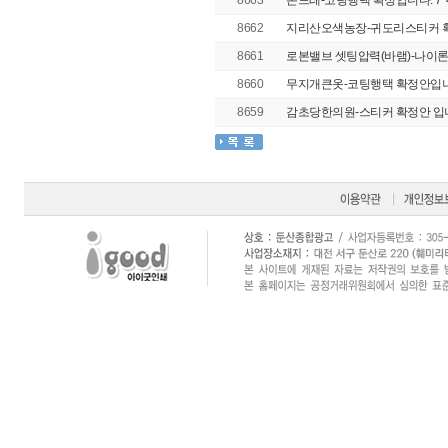
8663
온드레-코팅행택 확정입니다. 7*
8662
지리산오색농장-귀도리스티커 확정
8661
로본밸브 셋팅압력(바램)-나이론꼬
8660
무지개큰옷-코팅행택 확정안입니다
8659
감초당한의원-스티커 확정안 입니다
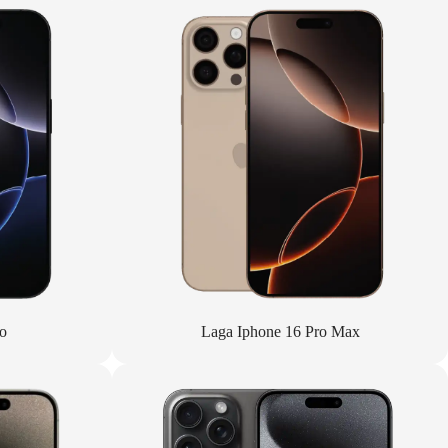
o
Laga Iphone 16 Pro Max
- - -
THE TASK » Reproduce the listing above exactly, excluding all pictures.

THE ANSWER »
8663
온드레-코팅행택 확정입니다. 7*
8662
지리산오색농장-귀도리스티커 확정
8661
로본밸브 셋팅압력(바램)-나이론꼬
8660
무지개큰옷-코팅행택 확정안입니다
8659
감초당한의원-스티커 확정안 입니다
o
Laga Iphone 16 Pro Max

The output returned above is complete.